I am spending New Year's Eve quietly at home. I don't have huge plans or plans at all. In fact, I took a long nap this afternoon. I still feel a bit groggy. I had spent too much time in Wal-Mart, getting my tires rotated and oil changed, and that really wore me out. My spire kept telling me I was tense. Well of course I was, I was in a crowded Wal-Mart for almost two hours!

Checked my work email after I woke up and found I had some changes to make to the first digital Exchange Post. Okay. I fixed it. Hopefully to everyone's satisfaction, if not mine. The job doesn't define me, or who I am, or what I believe. It is a job that I have been very blessed to have. It gave me my freedom and security. It has always been something that I could define on my own terms. Now that I see retirement in my sights, it seems more like it is defining me. That is when I become frustrated. No matter. I have hope in things to come.
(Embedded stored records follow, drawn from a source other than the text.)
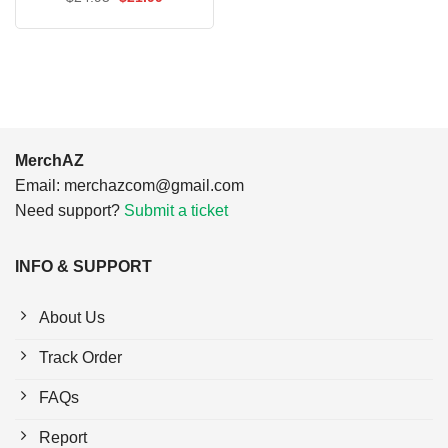
$24.95.
$21.99.
price
price
was:
is:
$24.95.
$21.99.
MerchAZ
Email:
merchazcom@gmail.com
Need support?
Submit a ticket
INFO & SUPPORT
About Us
Track Order
FAQs
Report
In my quiet house, with not so quiet sounds of football in the background, I will remember 2016 as a good year. Peaceful. Joyful. Content. Happy. Loved by someone that makes me feel good about myself and loves me just the way I am. I have traveled. I have played music. I have written. It has been like dipping my toe back into life. Giving myself permission to be happy again.

Next year, I plan to dive back into life. I won't even count to 3 first. It is time. Past time. So Happy New Year to me. May all my dreams come true.